The Community Development Financial Institutions (CDFI) Fund was created in 1994 as an independent agency administered by the U.S. Department of Treasury. The CDFI Fund’s work transforms communities and creates economic opportunity for all Americans.
It does this by leveraging public funds to increase private investment in distressed communities through mission-driven financial institutions. (In laymen terms, the CDFI Fund uses federal grants to motivate financial institutions to lend when they normally might not be able to take the risk without harm to their other customers/members.)
Since inception, the CDFI Fund has awarded more than $2 billion in funding to financial institutions designated with a Community Development Financial Institution certification and $43.5 billion in New Markets Tax Credits.

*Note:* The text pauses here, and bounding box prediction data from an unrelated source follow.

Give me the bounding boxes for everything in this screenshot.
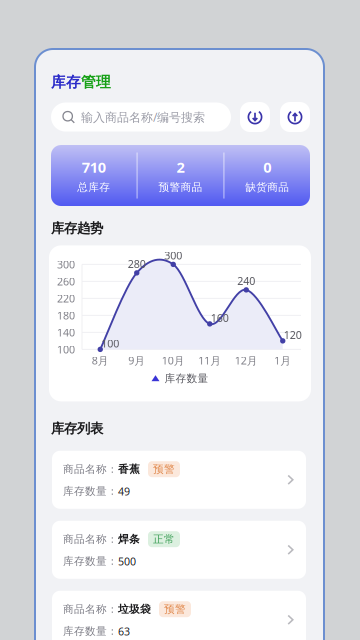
staticText: 总库存: [77, 181, 110, 194]
staticText: 库存列表: [51, 420, 103, 437]
staticText: 63: [118, 624, 130, 638]
staticText: 240: [237, 274, 255, 288]
staticText: 49: [118, 484, 130, 498]
staticText: 1月: [274, 353, 291, 368]
staticText: 商品名称：: [63, 463, 118, 476]
staticText: 正常: [153, 533, 175, 546]
staticText: 220: [57, 291, 75, 306]
staticText: 商品名称：: [63, 603, 118, 616]
staticText: 垃圾袋: [118, 603, 151, 616]
button[interactable]: 导出: [280, 102, 310, 132]
staticText: 160: [211, 311, 229, 325]
button[interactable]: 商品名称：: [52, 521, 306, 579]
staticText: 预警: [164, 603, 186, 616]
staticText: 库存: [51, 73, 81, 91]
staticText: 9月: [128, 353, 145, 368]
staticText: 预警: [153, 463, 175, 476]
staticText: 500: [118, 554, 136, 568]
staticText: 300: [164, 248, 182, 262]
button[interactable]: 商品名称：: [52, 451, 306, 509]
staticText: 库存数量：: [63, 485, 118, 498]
staticText: 库存数量：: [63, 625, 118, 638]
staticText: 140: [57, 325, 75, 340]
staticText: 库存趋势: [51, 220, 103, 236]
staticText: 180: [57, 308, 75, 322]
staticText: 库存数量：: [63, 555, 118, 568]
staticText: 2: [176, 157, 184, 177]
staticText: 300: [57, 257, 75, 272]
staticText: 280: [128, 257, 146, 271]
staticText: 0: [263, 157, 271, 177]
staticText: 焊条: [118, 533, 140, 546]
staticText: 管理: [81, 73, 111, 91]
staticText: 输入商品名称/编号搜索: [81, 109, 205, 125]
staticText: 缺货商品: [245, 181, 289, 194]
staticText: 710: [82, 157, 106, 177]
button[interactable]: 商品名称：: [52, 591, 306, 640]
staticText: 120: [284, 328, 302, 342]
button[interactable]: 导入: [240, 102, 270, 132]
staticText: 12月: [235, 353, 258, 368]
staticText: 10月: [162, 353, 185, 368]
staticText: 11月: [198, 353, 221, 368]
staticText: 库存数量: [164, 372, 208, 385]
staticText: 香蕉: [118, 463, 140, 476]
staticText: 100: [57, 342, 75, 356]
staticText: 8月: [92, 353, 109, 368]
staticText: 100: [101, 336, 119, 350]
staticText: 预警商品: [158, 181, 202, 194]
staticText: 商品名称：: [63, 533, 118, 546]
staticText: 260: [57, 274, 75, 288]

In 2015 alone, that resulted in the deployment of over 3.3 billion in loans and investments to improve quality of life, revitalize neighborhoods and empower Americans.
These special CDFI certified financial institutions expand credit, capital, and financial services to historically underserved populations which increases quality of life and reduces reliance on federal and state entitlement programs.
The federal funding is not available to corporate, profit-maximizing banks. Instead a financial institution must pass rigid criteria documenting that it serves low income populations, historically underserved, impoverished regions, and other populations that have been financially disadvantaged. Most not-for-profit credit unions meet this criteria.
The CDFI Fund operates multiple programs, including, among others, the CDFI Award program, which credit unions participate, New Markets Tax Credits, Bank Enterprise Award Program, and the Capital Magnet Fund. Each unique program promotes access to capital and encourages economic growth to underserved, distressed or low income communities or populations. Grants are awarded based on the creditability and compelling nature and projected impacts of a CDFIs comprehensive business plan. All funds must be matched at a minimum level of one to one with non-federal money, or in the case of credit unions a financial assessment of retained earnings. In addition to financial assistance, the CDFI Fund also provides technical assistance and training to CDFIs.
In a strong display of bipartisan support, both houses of Congress voted overwhelmingly in favor of creating the CDFI Fund. Appropriations have also been supported through both Democrat and Republican administrations with funding levels varying over time.
The CDFI Fund has spurred an entire industry in the field of community development finance. As well city and county economic development agencies and departments around the US are being renamed to “Community and Economic Development.”
Many associations have emerged supporting the CDFI field:
The Opportunity Finance Network is the premier trade association and network of CDFIs. Membership is limited to CDFIs meeting benchmarks of excellence in the field.
The Association for Enterprise Opportunity is a trade association supporting microenterprise loan funds.
The CDFI Coalition is billed as “the united voice” advocating on behalf of the CDFI industry, collecting industry data, and educating the public about community development finance. Membership is open to all who support the field of community development finance.
The Community Development Bankers Association is a trade association supporting community development banks and thrifts.
The National Federation of Community Development Credit Unions is a trade association serving CDFI certified credit unions and friends. It also operates a CDFI certified loan fund and has a for-profit consulting arm which operates using a network of independent subcontractors.
The Community Development Venture Capital Alliance provides technical assistance, information, and resources on community development venture capital funds.
Community-wealth.org provides practitioners with links to information on CDFIs.
The Center for Responsible Lending conducts ground-breaking research on the extent and impact of predatory lending, to provide useful information to consumers, community advocates, and policymakers.